This past weekend I attended Brisbane’s annual #GO423 symposium, also known as Game On.
Both days were packed full of talks, panels, and interviews with local and interstate developers. There were some wonderful stories to heard and great insights to be had from Brisbane’s (and by extension Australia’s) vibrant gave dev community, tackling everything from self publishing and changing tech to mental health and quality of life issues.
On the Sunday I was not able to attend any of the seminars as I was presenting a demo of The Eyes of Ara at the Locally Made Games Exhibition. It was wonderful to be able to show the game to the public and hear the feedback, which I’m pleased to say was extremely positive.
Witnessing how different players took to the game was incredibly valuable. Everyone from experienced developers to the general public had a go, ranging from veteran adventure game fans through to people who had never heard the term “point and click” before. From a design perspective, this is invaluable in understanding how players interact with your game. Watching this range of players I was able to glean a better understanding of how different people approach the game, how effective the design is in communicating important information to the player, and how intuitive the gameplay is to pick up with little explanation (I am pleased to report that even though most people skipped past the demo’s tutorial screen they had no trouble playing the game).
I admit I was a little bit concerned about how effectively the game would exhibit. It is after all a slower, more contemplative game that generally requires a bit of time (and quiet) to play. Vastly more difficult to experience at a noisy, crowded exhibition where people are darting from one game to another, than say a fast action game better suited to the quick, jump-in-and-play environment. Yet I was thrilled to see that The Eyes of Ara had no shortage of players lined up to have go.
I like to think that some of this had to do with the demo’s design. Knowing that exhibition environment would be fast and noisy, I tried to account for this. The demo consisted of three rooms and a small sample collection of simple puzzles from the second Chapter of the game, strung together in a custom sequence. The goal was to present a quick taste of what the final game would include in terms of atmosphere, level structure, storytelling, and puzzle design, but be easy and straightforward enough to get through in five to ten minutes.

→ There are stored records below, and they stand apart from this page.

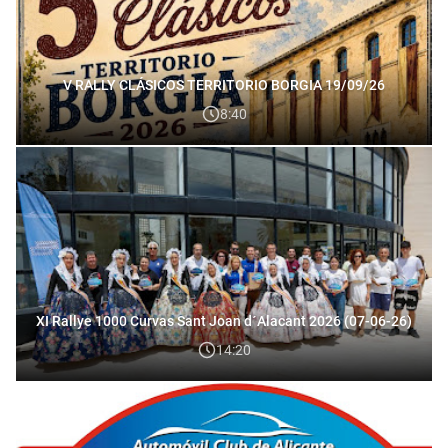
V RALLY CLÁSICOS TERRITORIO BORGIA 19/09/26
8:40
XI Rallye 1000 Curvas Sant Joan d´Alacant 2026 (07-06-26)
14:20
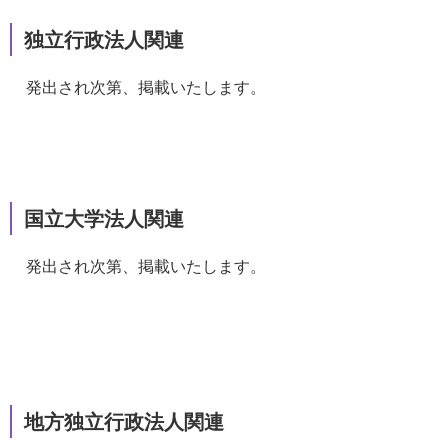
独立行政法人関連
発出され次第、掲載いたします。
国立大学法人関連
発出され次第、掲載いたします。
地方独立行政法人関連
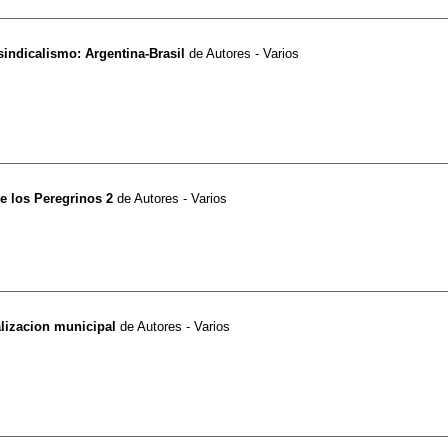
sindicalismo: Argentina-Brasil
de
Autores - Varios
e los Peregrinos 2
de
Autores - Varios
lizacion municipal
de
Autores - Varios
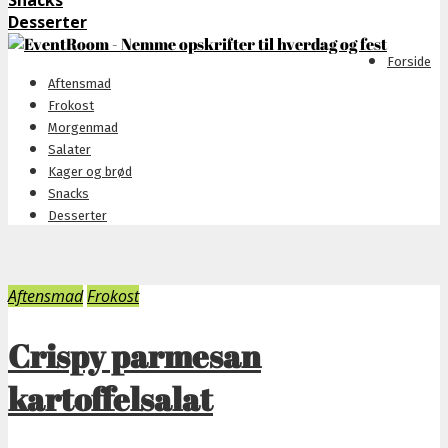
Snacks
Desserter
Forside
Aftensmad
Frokost
Morgenmad
Salater
Kager og brød
Snacks
Desserter
Aftensmad
Frokost
Crispy parmesan
kartoffelsalat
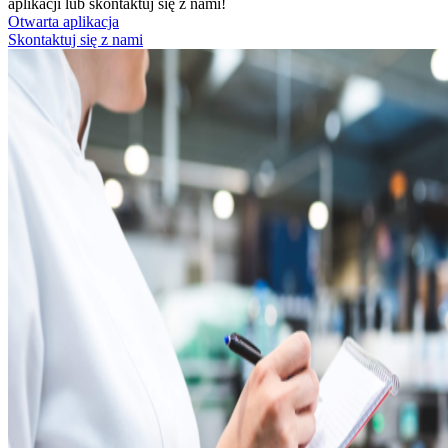
aplikacji lub skontaktuj się z nami!
Otwarta aplikacja
Skontaktuj się z nami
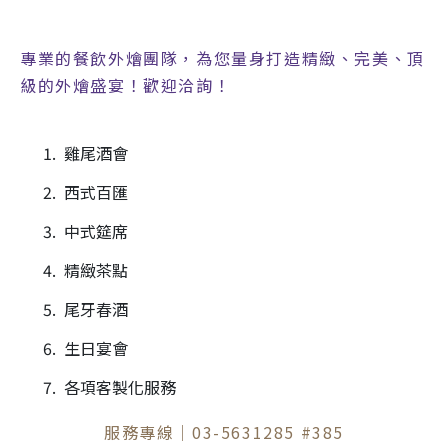
專業的餐飲外燴團隊，為您量身打造精緻、完美、頂
級的外燴盛宴！歡迎洽詢！
雞尾酒會
西式百匯
中式筵席
精緻茶點
尾牙春酒
生日宴會
各項客製化服務
服務專線｜03-5631285 #385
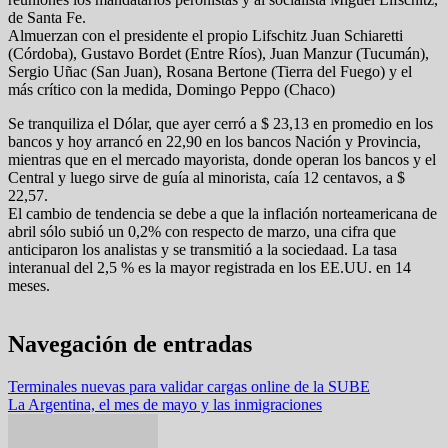
de Santa Fe.
Almuerzan con el presidente el propio Lifschitz Juan Schiaretti
(Córdoba), Gustavo Bordet (Entre Ríos), Juan Manzur (Tucumán),
Sergio Uñac (San Juan), Rosana Bertone (Tierra del Fuego) y el
más crítico con la medida, Domingo Peppo (Chaco)
Se tranquiliza el Dólar, que ayer cerró a $ 23,13 en promedio en los
bancos y hoy arrancó en 22,90 en los bancos Nación y Provincia,
mientras que en el mercado mayorista, donde operan los bancos y el
Central y luego sirve de guía al minorista, caía 12 centavos, a $
22,57.
El cambio de tendencia se debe a que la inflación norteamericana de
abril sólo subió un 0,2% con respecto de marzo, una cifra que
anticiparon los analistas y se transmitió a la sociedaad. La tasa
interanual del 2,5 % es la mayor registrada en los EE.UU. en 14
meses.
Navegación de entradas
Terminales nuevas para validar cargas online de la SUBE
La Argentina, el mes de mayo y las inmigraciones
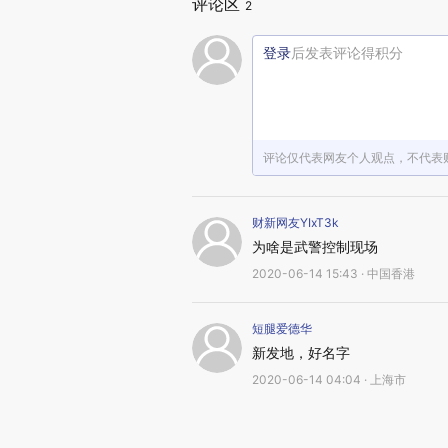
评论区
2
登录
后发表评论得积分
评论仅代表网友个人观点，不代表
财新网友YIxT3k
为啥是武警控制现场
2020-06-14 15:43 · 中国香港
短腿爱德华
新发地，好名字
2020-06-14 04:04 · 上海市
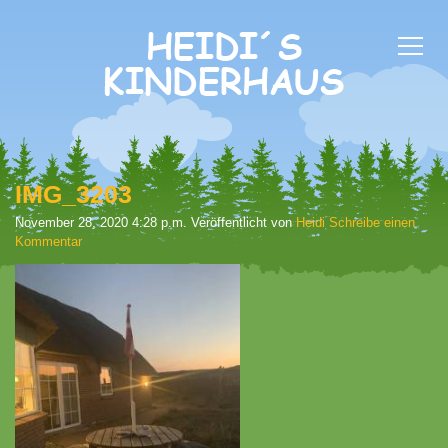
IMG_3203
November 28, 2020 4:28 p.m.
Veröffentlicht von
Heidi
Schreibe einen
Kommentar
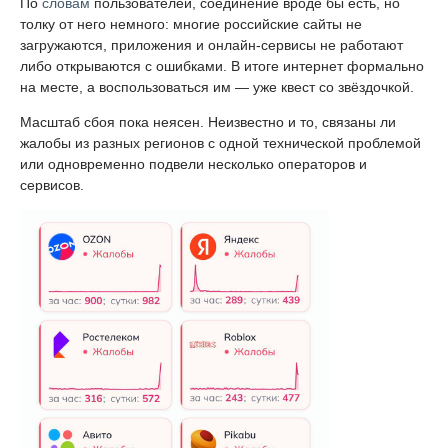
По
словам
пользователей, соединение вроде бы есть, но
толку от него немного: многие российские сайты не
загружаются, приложения и онлайн-сервисы не работают
либо открываются с ошибками. В итоге интернет формально
на месте, а воспользоваться им — уже квест со звёздочкой.
Масштаб сбоя пока неясен. Неизвестно и то, связаны ли
жалобы из разных регионов с одной технической проблемой
или одновременно подвели несколько операторов и
сервисов.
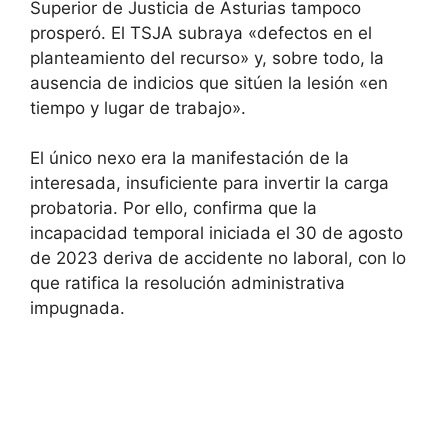
Superior de Justicia de Asturias tampoco
prosperó. El TSJA subraya «defectos en el
planteamiento del recurso» y, sobre todo, la
ausencia de indicios que sitúen la lesión «en
tiempo y lugar de trabajo».
El único nexo era la manifestación de la
interesada, insuficiente para invertir la carga
probatoria. Por ello, confirma que la
incapacidad temporal iniciada el 30 de agosto
de 2023 deriva de accidente no laboral, con lo
que ratifica la resolución administrativa
impugnada.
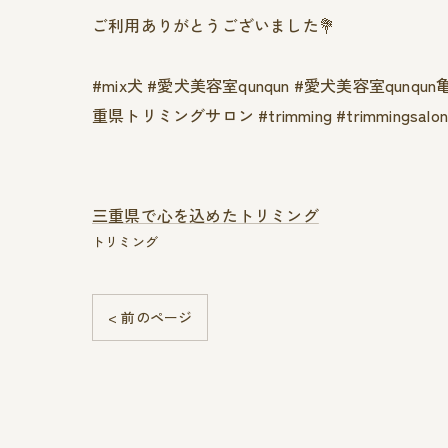
ご利用ありがとうございました💐
#mix犬 #愛犬美容室qunqun #愛犬美容室qu
重県トリミングサロン #trimming #trimmingsalon
三重県で心を込めたトリミング
トリミング
< 前のページ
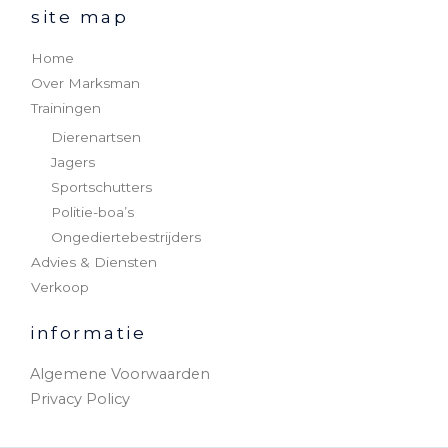
site map
Home
Over Marksman
Trainingen
Dierenartsen
Jagers
Sportschutters
Politie-boa’s
Ongediertebestrijders
Advies & Diensten
Verkoop
informatie
Algemene Voorwaarden
Privacy Policy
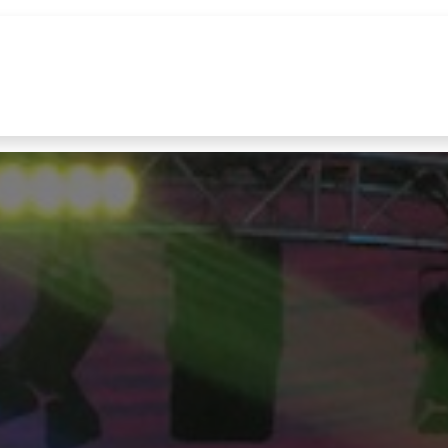
uur
Realisaties
Merken
Nieuws
Co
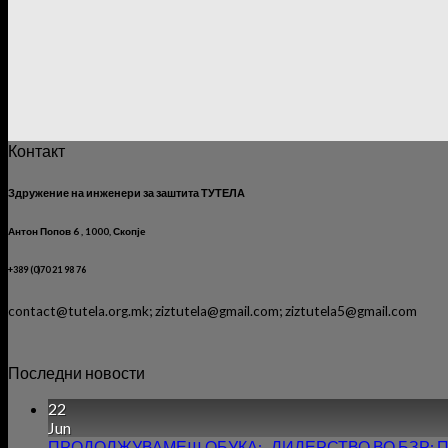
Контакт
Здружение на инженери за заштита ТУТЕЛА
Антон Попов 6 , 1000, Скопје
+389 (0)70 21 98 76
contact@tutela.org.mk; ziztutela@gmail.com; ziztutela5@gmail.com
Последни новости
22
Jun
ПРОДОЛЖУВАМЕ!!! ОБУКА: ,,ЛИДЕРСТВО ВО БЗР: Предиз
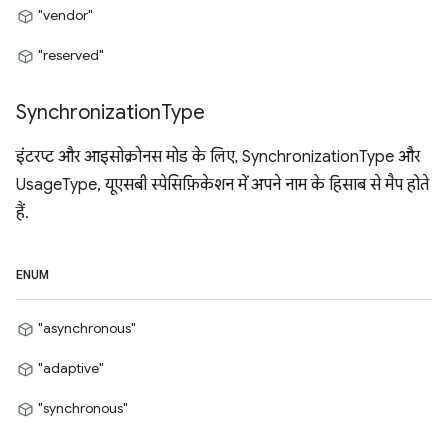
"vendor"
"reserved"
Synchronization
Type
इंटरप्ट और आइसोक्रोनस मोड के लिए, SynchronizationType और
UsageType, यूएसबी स्पेसिफ़िकेशन में अपने नाम के हिसाब से मैप होते
हैं.
ENUM
"asynchronous"
"adaptive"
"synchronous"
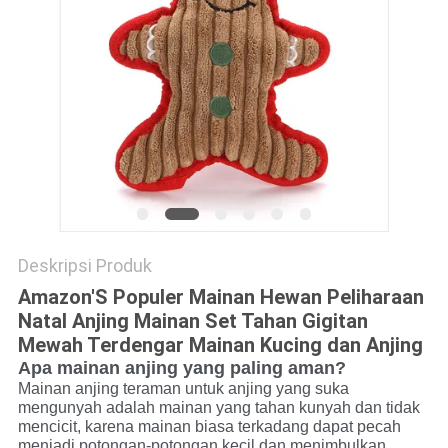
Deskripsi Produk
Amazon'S Populer Mainan Hewan Peliharaan
Natal Anjing Mainan Set Tahan Gigitan
Mewah Terdengar Mainan Kucing dan Anjing
Apa mainan anjing yang paling aman?
Mainan anjing teraman untuk anjing yang suka
mengunyah adalah mainan yang tahan kunyah dan tidak
mencicit, karena mainan biasa terkadang dapat pecah
menjadi potongan-potongan kecil dan menimbulkan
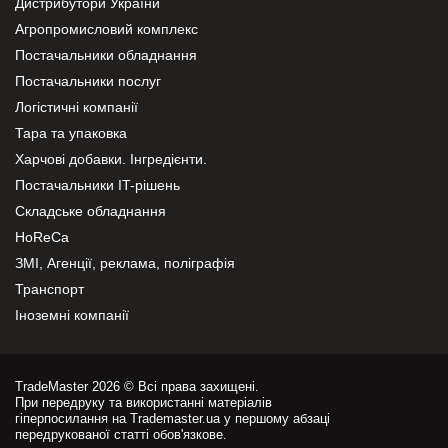
Дистрибутори України
Агропромисловий комплекс
Постачальники обладнання
Постачальники послуг
Логістичні компанії
Тара та упаковка
Харчові добавки. Інгредієнти.
Постачальники IT-рішень
Складське обладнання
HoReCa
ЗМІ, Агенції, реклама, поліграфія
Транспорт
Іноземні компанії
TradeMaster 2026 © Всі права захищені.
При передруку та використанні матеріалів
гіперпосилання на Trademaster.ua у першому абзаці
передрукованої статті обов'язкове.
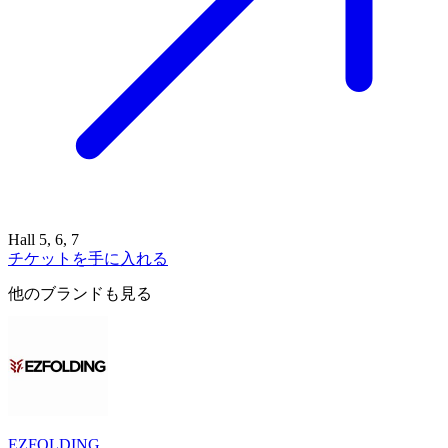
Hall 5, 6, 7
チケットを手に入れる
他のブランドも見る
EZFOLDING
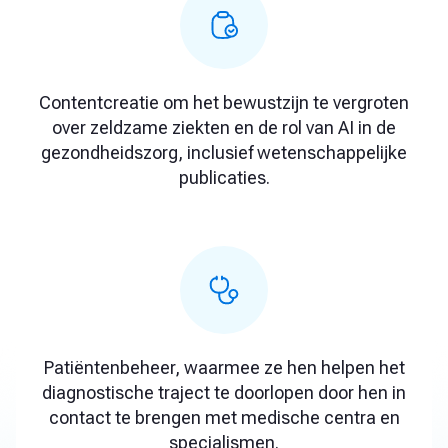
Contentcreatie om het bewustzijn te vergroten
over zeldzame ziekten en de rol van AI in de
gezondheidszorg, inclusief wetenschappelijke
publicaties.
Patiëntenbeheer, waarmee ze hen helpen het
diagnostische traject te doorlopen door hen in
contact te brengen met medische centra en
specialismen.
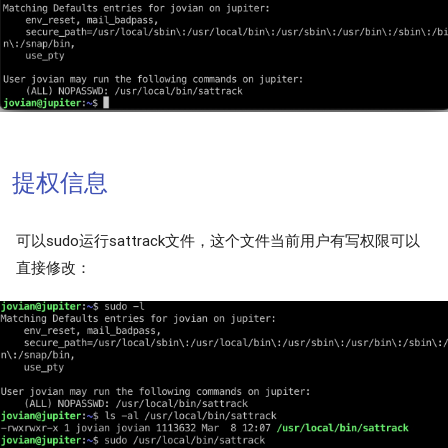
提权信息
可以sudo运行sattrack文件，这个文件当前用户有写权限可以
直接修改：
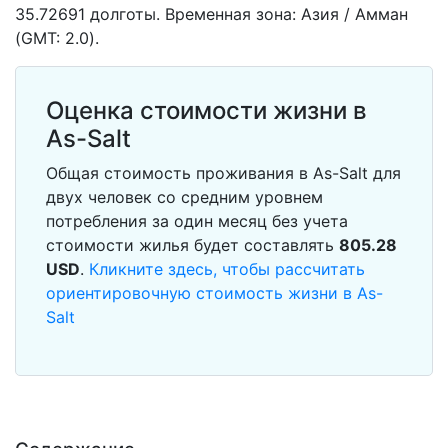
35.72691 долготы. Временная зона: Азия / Амман
(GMT: 2.0).
Оценка стоимости жизни в
As-Salt
Общая стоимость проживания в As-Salt для
двух человек со средним уровнем
потребления за один месяц без учета
стоимости жилья будет составлять
805.28
USD
.
Кликните здесь, чтобы рассчитать
ориентировочную стоимость жизни в As-
Salt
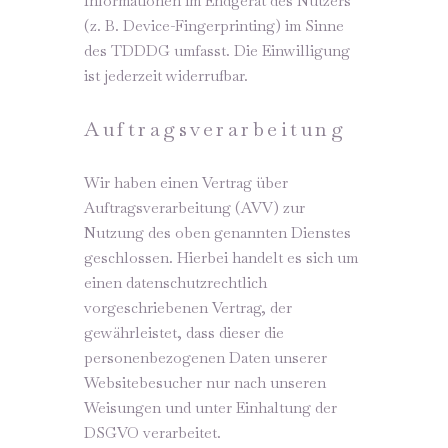
Informationen im Endgerät des Nutzers
(z. B. Device-Fingerprinting) im Sinne
des TDDDG umfasst. Die Einwilligung
ist jederzeit widerrufbar.
Auftragsverarbeitung
Wir haben einen Vertrag über
Auftragsverarbeitung (AVV) zur
Nutzung des oben genannten Dienstes
geschlossen. Hierbei handelt es sich um
einen datenschutzrechtlich
vorgeschriebenen Vertrag, der
gewährleistet, dass dieser die
personenbezogenen Daten unserer
Websitebesucher nur nach unseren
Weisungen und unter Einhaltung der
DSGVO verarbeitet.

I am pleased to say that all but one person who sat down to play the demo saw it through to the end, and a few obsessive gamers even managed to find all 10 hidden coins scattered through the rooms.
So thank you to everyone that came along, played the demo, and commented on the game. The feedback was wonderful to hear and I was up early this morning excited to jump straight back into development.
I’m looking forward to next year’s symposium already!